I just came across this brilliant, short film, I Forgot My Phone, via NPR (article link at bottom of post) re: our (unhealthy) obsession with our smartphones. Check it out and tell me if you see any familiar scenarios.
In our tech-obsessed world, I found this short by Charlene deGuzman to be a much needed wake up call. It made me stop and remember times with friends and family – pre-cell phone fixation. Real-life experiences: bike rides, outdoor adventures and super soaker battles with childhood friends…and when I was a bit older, trips trekking around Europe (ahem…before I made it mandatory to get a SIM card in every country just to stay connected – and always available to the higher ups.
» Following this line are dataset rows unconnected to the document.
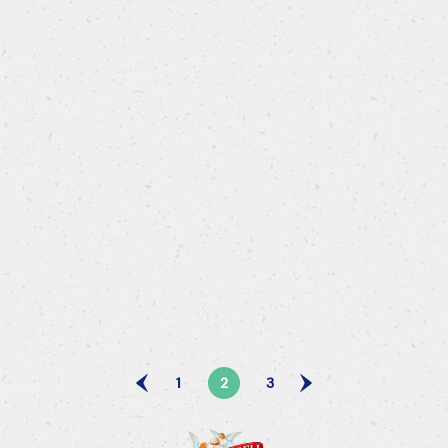
Pastiera napoletana
1
2
3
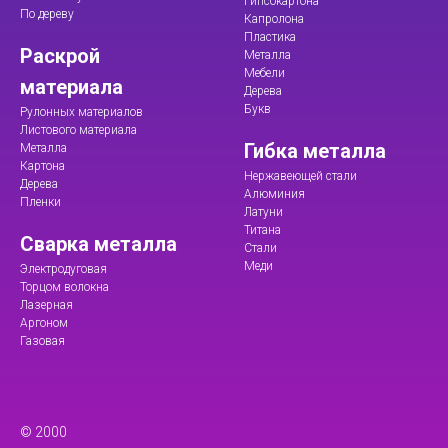
Гипсокартона
По дереву
Капролона
Пластика
Раскрой
Металла
Мебели
материала
Дерева
Букв
Рулонных материалов
Листового материала
Гибка металла
Металла
Картона
Нержавеющей стали
Дерева
Алюминия
Пленки
Латуни
Титана
Сварка металла
Стали
Меди
Электродуговая
Торцом волокна
Лазерная
Аргоном
Газовая
© 2000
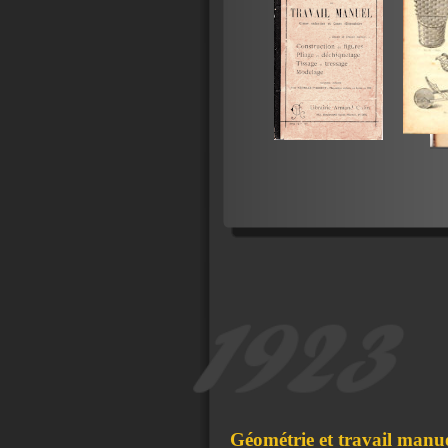
Géométrie et travail manu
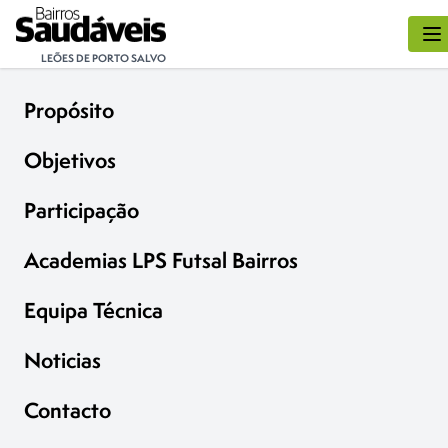
LEÕES DE PORTO SALVO
Propósito
Objetivos
Participação
Academias LPS Futsal Bairros
Equipa Técnica
Noticias
Contacto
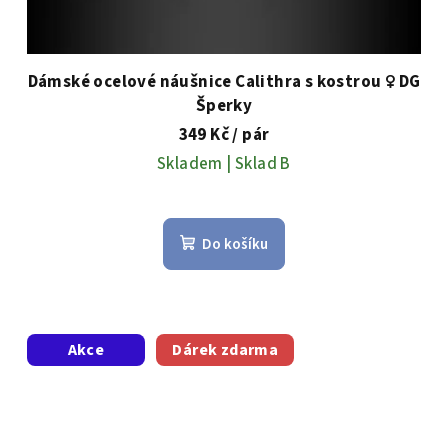
Dámské ocelové náušnice Calithra s kostrou ♀️ DG
Šperky
349 Kč
/ pár
Skladem | Sklad B
Do košíku
Akce
Dárek zdarma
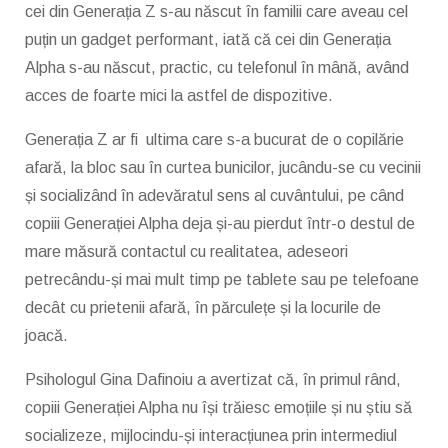
cei din Generația Z s-au născut în familii care aveau cel
puțin un gadget performant, iată că cei din Generația
Alpha s-au născut, practic, cu telefonul în mână, având
acces de foarte mici la astfel de dispozitive.
Generația Z ar fi ultima care s-a bucurat de o copilărie
afară, la bloc sau în curtea bunicilor, jucându-se cu vecinii
și socializând în adevăratul sens al cuvântului, pe când
copiii Generației Alpha deja și-au pierdut într-o destul de
mare măsură contactul cu realitatea, adeseori
petrecându-și mai mult timp pe tablete sau pe telefoane
decât cu prietenii afară, în părculețe și la locurile de
joacă.
Psihologul Gina Dafinoiu a avertizat că, în primul rând,
copiii Generației Alpha nu își trăiesc emoțiile și nu știu să
socializeze, mijlocindu-și interacțiunea prin intermediul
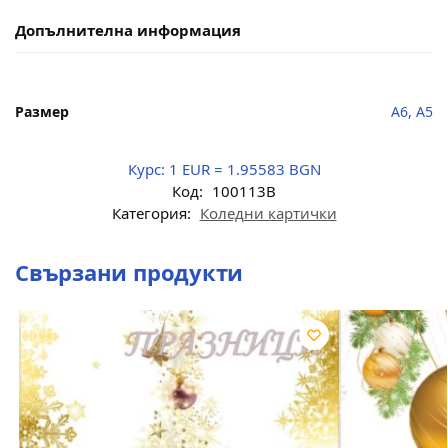
Допълнителна информация
Размер
A6, A5
Курс:
1 EUR = 1.95583 BGN
Код:
100113B
Категория:
Коледни картички
Свързани продукти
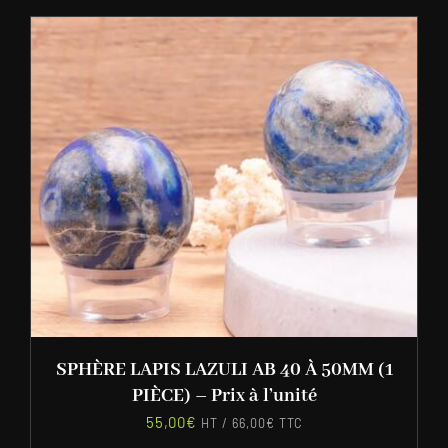
SPHÈRE LAPIS LAZULI AB 40 À 50MM (1
PIÈCE) – Prix à l’unité
55,00
€
HT /
66,00
€
TTC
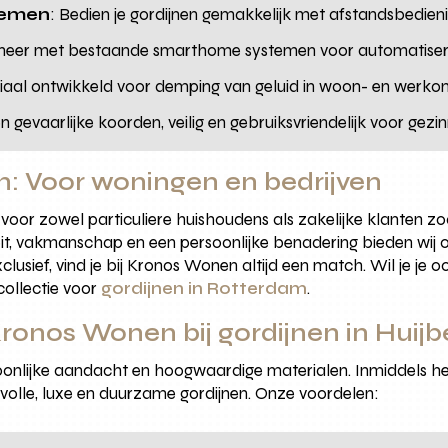
temen
: Bedien je gordijnen gemakkelijk met afstandsbedien
neer met bestaande smarthome systemen voor automatiser
ciaal ontwikkeld voor demping van geluid in woon- en werk
n gevaarlijke koorden, veilig en gebruiksvriendelijk voor gezi
n: Voor woningen en bedrijven
oor zowel particuliere huishoudens als zakelijke klanten z
t, vakmanschap en een persoonlijke benadering bieden wij opl
usief, vind je bij Kronos Wonen altijd een match. Wil je je oo
collectie voor
gordijnen in Rotterdam
.
onos Wonen bij gordijnen in Huij
soonlijke aandacht en hoogwaardige materialen. Inmiddels h
olle, luxe en duurzame gordijnen. Onze voordelen:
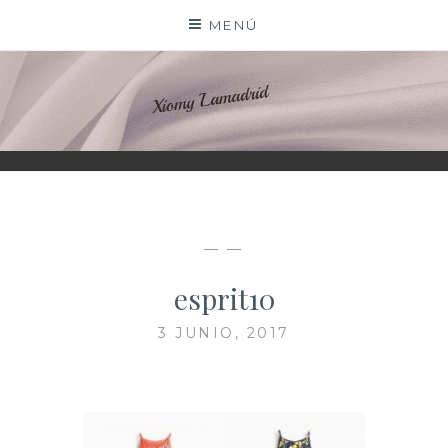
Saltar
MENÚ
al
contenido
XIOMY LAMADRID
— —
esprit10
3 JUNIO, 2017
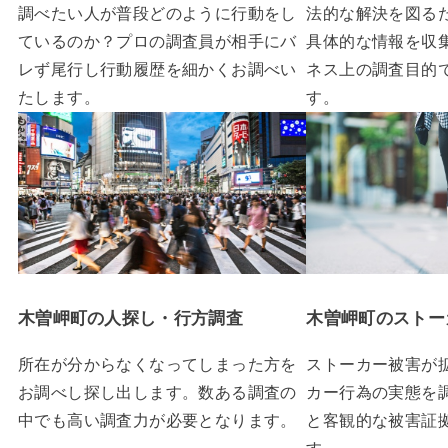
調べたい人が普段どのように行動をし
法的な解決を図る
ているのか？プロの調査員が相手にバ
具体的な情報を収
レず尾行し行動履歴を細かくお調べい
ネス上の調査目的
たします。
す。
木曽岬町の人探し・行方調査
木曽岬町のストー
所在が分からなくなってしまった方を
ストーカー被害が
お調べし探し出します。数ある調査の
カー行為の実態を
中でも高い調査力が必要となります。
と客観的な被害証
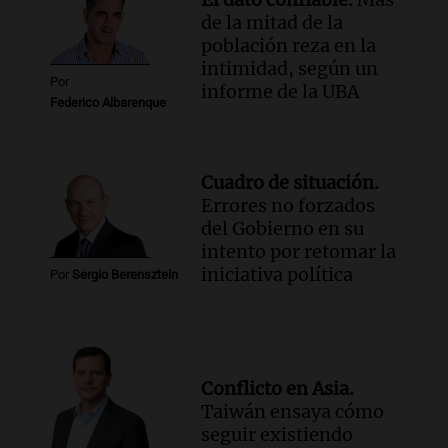
de la mitad de la
población reza en la
intimidad, según un
Por
informe de la UBA
Federico Albarenque
Cuadro de situación.
Errores no forzados
del Gobierno en su
intento por retomar la
iniciativa política
Por
Sergio Berensztein
Conflicto en Asia.
Taiwán ensaya cómo
seguir existiendo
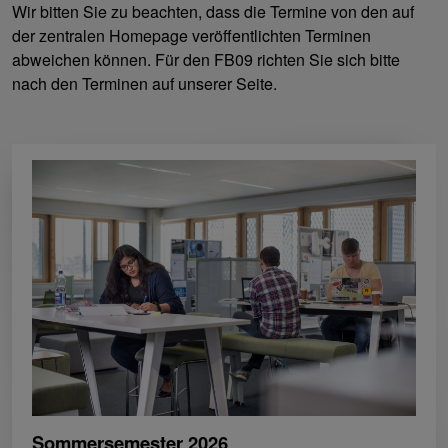
Wir bitten Sie zu beachten, dass die Termine von den auf
der zentralen Homepage veröffentlichten Terminen
abweichen können. Für den FB09 richten Sie sich bitte
nach den Terminen auf unserer Seite.
Sommersemester 2026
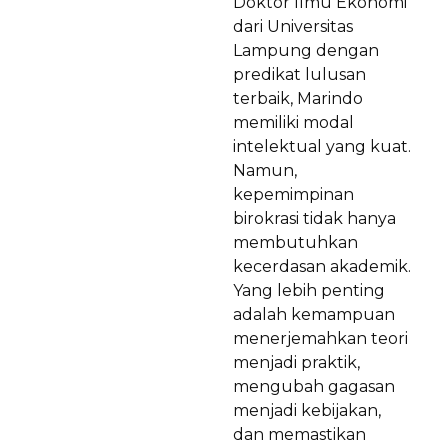
Doktor Ilmu Ekonomi
dari Universitas
Lampung dengan
predikat lulusan
terbaik, Marindo
memiliki modal
intelektual yang kuat.
Namun,
kepemimpinan
birokrasi tidak hanya
membutuhkan
kecerdasan akademik.
Yang lebih penting
adalah kemampuan
menerjemahkan teori
menjadi praktik,
mengubah gagasan
menjadi kebijakan,
dan memastikan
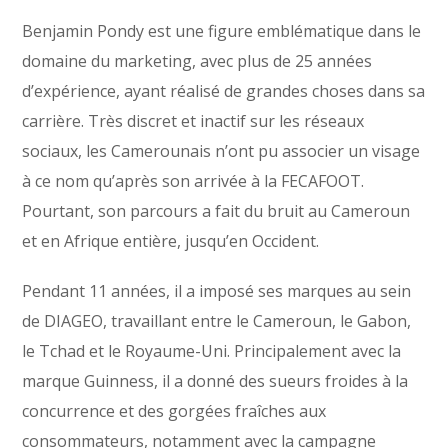
Benjamin Pondy est une figure emblématique dans le
domaine du marketing, avec plus de 25 années
d’expérience, ayant réalisé de grandes choses dans sa
carrière. Très discret et inactif sur les réseaux
sociaux, les Camerounais n’ont pu associer un visage
à ce nom qu’après son arrivée à la FECAFOOT.
Pourtant, son parcours a fait du bruit au Cameroun
et en Afrique entière, jusqu’en Occident.
Pendant 11 années, il a imposé ses marques au sein
de DIAGEO, travaillant entre le Cameroun, le Gabon,
le Tchad et le Royaume-Uni. Principalement avec la
marque Guinness, il a donné des sueurs froides à la
concurrence et des gorgées fraîches aux
consommateurs, notamment avec la campagne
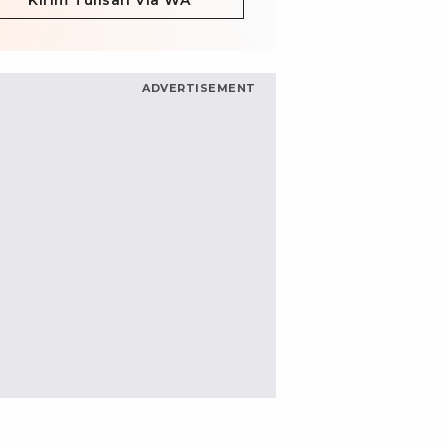
Kirim Tulisan Via WA
ADVERTISEMENT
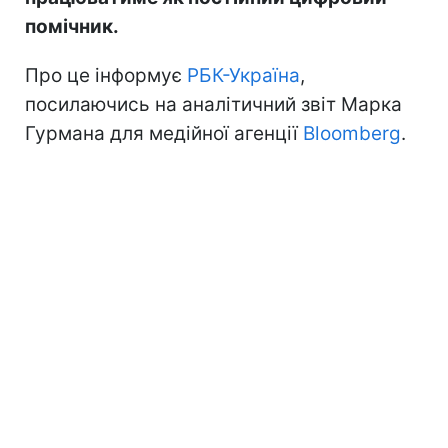
помічник.
Про це інформує
РБК-Україна
,
посилаючись на аналітичний звіт Марка
Гурмана для медійної агенції
Bloomberg
.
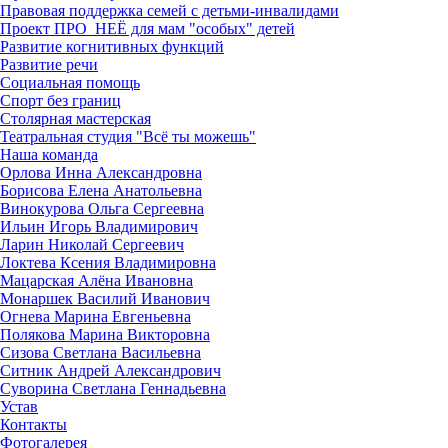
Правовая поддержка семей с детьми-инвалидами
Проект ПРО_НЕЁ для мам "особых" детей
Развитие когнитивных функций
Развитие речи
Социальная помощь
Спорт без границ
Столярная мастерская
Театральная студия "Всё ты можешь"
Наша команда
Орлова Инна Александровна
Борисова Елена Анатольевна
Винокурова Ольга Сергеевна
Ильин Игорь Владимирович
Ларин Николай Сергеевич
Локтева Ксения Владимировна
Мацарская Алёна Ивановна
Монаршек Василий Иванович
Огнева Марина Евгеньевна
Полякова Марина Викторовна
Сизова Светлана Васильевна
Ситник Андрей Александрович
Суворина Светлана Геннадьевна
Устав
Контакты
Фотогалерея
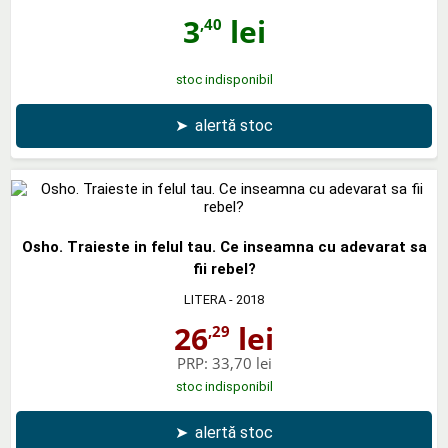
3
lei
,40
stoc indisponibil
➤
alertă stoc
Osho. Traieste in felul tau. Ce inseamna cu adevarat sa
fii rebel?
LITERA
- 2018
26
lei
,29
PRP:
33,70 lei
stoc indisponibil
➤
alertă stoc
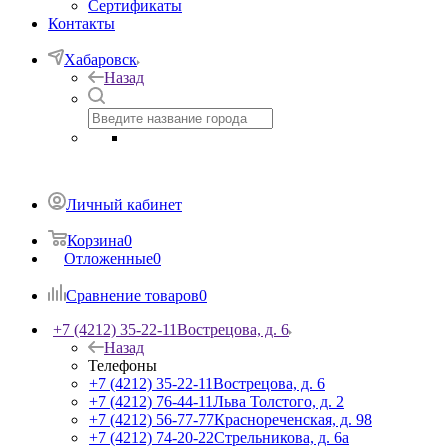
Сертификаты
Контакты
Хабаровск
Назад
Личный кабинет
Корзина
0
Отложенные
0
Сравнение товаров
0
+7 (4212) 35-22-11
Вострецова, д. 6
Назад
Телефоны
+7 (4212) 35-22-11
Вострецова, д. 6
+7 (4212) 76-44-11
Льва Толстого, д. 2
+7 (4212) 56-77-77
Краснореченская, д. 98
+7 (4212) 74-20-22
Стрельникова, д. 6а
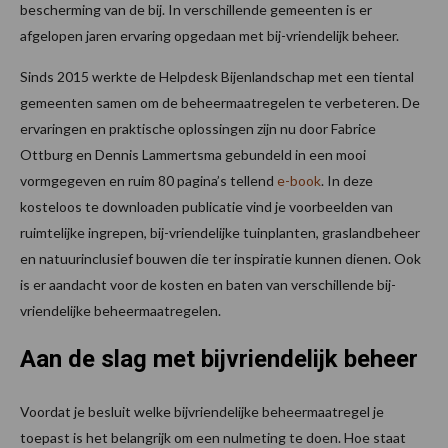
bescherming van de bij. In verschillende gemeenten is er
afgelopen jaren ervaring opgedaan met bij-vriendelijk beheer.
Sinds 2015 werkte de Helpdesk Bijenlandschap met een tiental
gemeenten samen om de beheermaatregelen te verbeteren. De
ervaringen en praktische oplossingen zijn nu door Fabrice
Ottburg en Dennis Lammertsma gebundeld in een mooi
vormgegeven en ruim 80 pagina’s tellend
e-book
. In deze
kosteloos te downloaden publicatie vind je voorbeelden van
ruimtelijke ingrepen, bij-vriendelijke tuinplanten, graslandbeheer
en natuurinclusief bouwen die ter inspiratie kunnen dienen. Ook
is er aandacht voor de kosten en baten van verschillende bij-
vriendelijke beheermaatregelen.
Aan de slag met bijvriendelijk beheer
Voordat je besluit welke bijvriendelijke beheermaatregel je
toepast is het belangrijk om een nulmeting te doen. Hoe staat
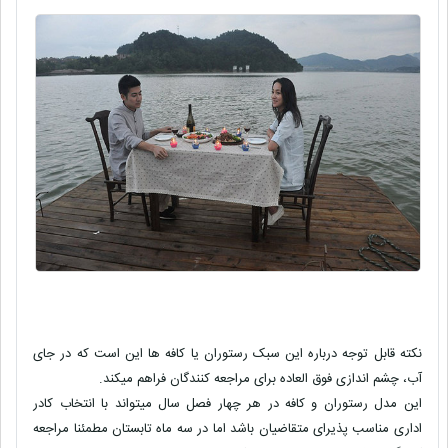
نکته قابل توجه درباره این سبک رستوران یا کافه ها این است که در جای
آب، چشم اندازی فوق العاده برای مراجعه کنندگان فراهم میکند.
این مدل رستوران و کافه در هر چهار فصل سال میتواند با انتخاب کادر
اداری مناسب پذیرای متقاضیان باشد اما در سه ماه تابستان مطمئنا مراجعه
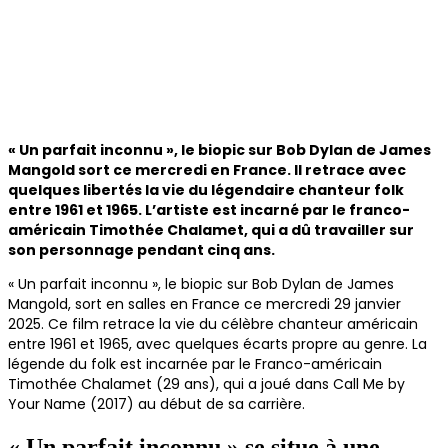
« Un parfait inconnu », le biopic sur Bob Dylan de James
Mangold sort ce mercredi en France. Il retrace avec
quelques libertés la vie du légendaire chanteur folk
entre 1961 et 1965. L’artiste est incarné par le franco-
américain Timothée Chalamet, qui a dû travailler sur
son personnage pendant cinq ans.
« Un parfait inconnu », le biopic sur Bob Dylan de James
Mangold, sort en salles en France ce mercredi 29 janvier
2025. Ce film retrace la vie du célèbre chanteur américain
entre 1961 et 1965, avec quelques écarts propre au genre. La
légende du folk est incarnée par le Franco-américain
Timothée Chalamet (29 ans), qui a joué dans Call Me by
Your Name (2017) au début de sa carrière.
« Un parfait inconnu » se situe à une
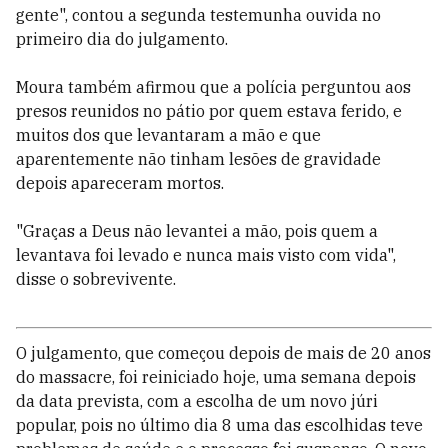
gente", contou a segunda testemunha ouvida no
primeiro dia do julgamento.
Moura também afirmou que a polícia perguntou aos
presos reunidos no pátio por quem estava ferido, e
muitos dos que levantaram a mão e que
aparentemente não tinham lesões de gravidade
depois apareceram mortos.
"Graças a Deus não levantei a mão, pois quem a
levantava foi levado e nunca mais visto com vida",
disse o sobrevivente.
O julgamento, que começou depois de mais de 20 anos
do massacre, foi reiniciado hoje, uma semana depois
da data prevista, com a escolha de um novo júri
popular, pois no último dia 8 uma das escolhidas teve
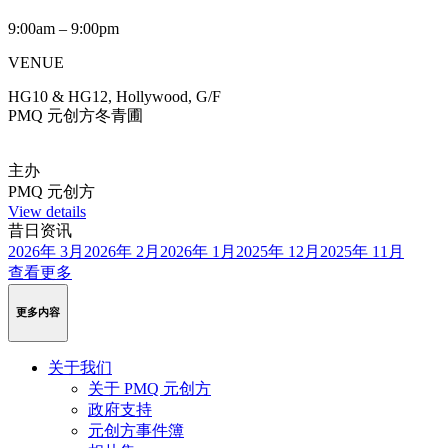
9:00am – 9:00pm
VENUE
HG10 & HG12, Hollywood, G/F
PMQ 元创方冬青圃
主办
PMQ 元创方
View details
昔日资讯
2026年 3月
2026年 2月
2026年 1月
2025年 12月
2025年 11月
查看更多
更多内容
关于我们
关于 PMQ 元创方
政府支持
元创方事件簿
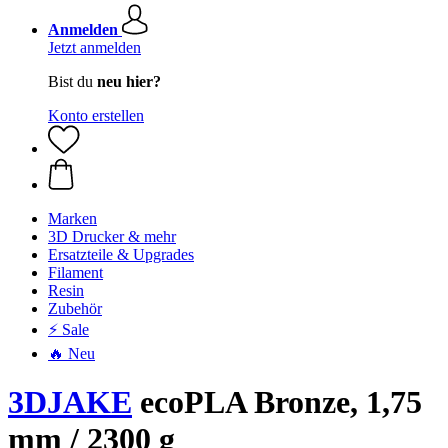
Anmelden
Jetzt anmelden
Bist du
neu hier?
Konto erstellen
Marken
3D Drucker & mehr
Ersatzteile & Upgrades
Filament
Resin
Zubehör
⚡ Sale
🔥 Neu
3DJAKE
ecoPLA Bronze, 1,75
mm / 2300 g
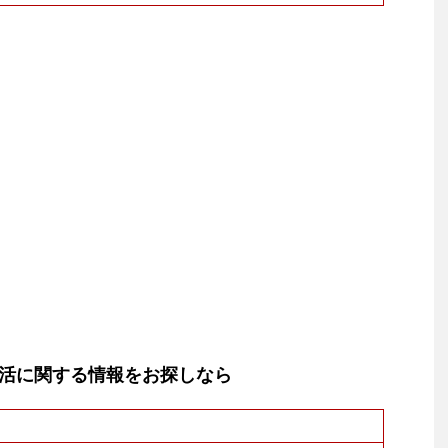
活に関する情報をお探しなら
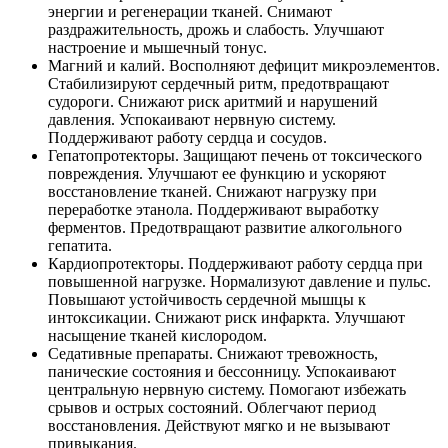
энергии и регенерации тканей. Снимают
раздражительность, дрожь и слабость. Улучшают
настроение и мышечный тонус.
Магний и калий. Восполняют дефицит микроэлементов.
Стабилизируют сердечный ритм, предотвращают
судороги. Снижают риск аритмий и нарушений
давления. Успокаивают нервную систему.
Поддерживают работу сердца и сосудов.
Гепатопротекторы. Защищают печень от токсического
повреждения. Улучшают ее функцию и ускоряют
восстановление тканей. Снижают нагрузку при
переработке этанола. Поддерживают выработку
ферментов. Предотвращают развитие алкогольного
гепатита.
Кардиопротекторы. Поддерживают работу сердца при
повышенной нагрузке. Нормализуют давление и пульс.
Повышают устойчивость сердечной мышцы к
интоксикации. Снижают риск инфаркта. Улучшают
насыщение тканей кислородом.
Седативные препараты. Снижают тревожность,
панические состояния и бессонницу. Успокаивают
центральную нервную систему. Помогают избежать
срывов и острых состояний. Облегчают период
восстановления. Действуют мягко и не вызывают
привыкания.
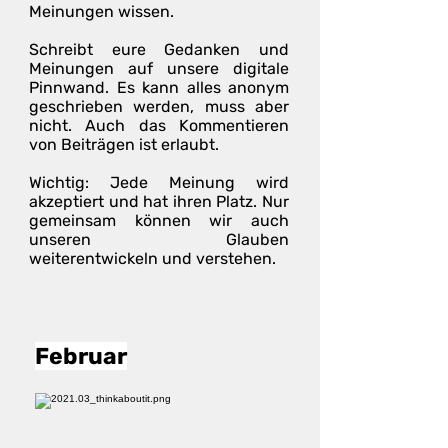
Meinungen wissen.
Schreibt eure Gedanken und
Meinungen auf unsere digitale
Pinnwand. Es kann alles anonym
geschrieben werden, muss aber
nicht. Auch das Kommentieren
von Beiträgen ist erlaubt.
Wichtig: Jede Meinung wird
akzeptiert und hat ihren Platz. Nur
gemeinsam können wir auch
unseren Glauben
weiterentwickeln und verstehen.
Februar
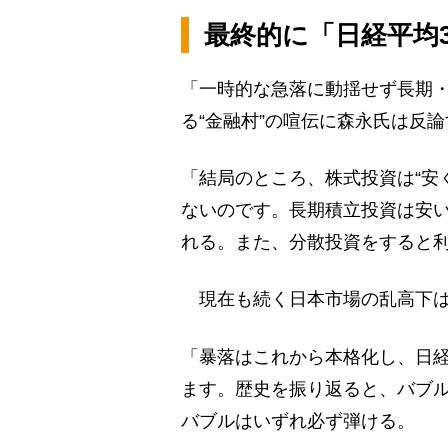
最終的に「日経平均3
「一時的な急落に動揺せず長期
る“金融村”の喧伝に森永氏は反
「結局のところ、株式投資は“安
ないのです。長期積立投資は安
れる。また、分散投資をすると
現在も続く日本市場の乱高下は
「暴落はこれから本格化し、日経
ます。歴史を振り返ると、バブル
バブルはいずれ必ず弾ける。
Ugh.) Remembering how freeing it was to unplug a few years back on an incredible 6 week sabbatical to New Zealand. I was present and focused solely on physically experiencing the dynamic environment around me and those who I was with. I came back fresh, rejuvenated and so full of fire.
I recently read one of the key practices President Bill Clinton attributes to his success is being completely present – giving full attention and empathy to who he’s speaking with. In an age of such incredible technology to help us live our lives more efficiently (which, don’t get me wrong, I love), we need to learn when to put down the device and give attention to the here and now. Make an effort (every day) to disconnect so we can reconnect.
A few simple recs I’ve been practicing as of late:
#1 Make your bedroom a no phone zone by buying an alarm clock (yes, they still sell those).
#2 Put your phone away when you’re out with friends. There’s something to be said about giving full attention to who you’re with. Why should we be so concerned with what everyone is doing elsewhere? Be present. Focus and appreciate what’s right in front of you.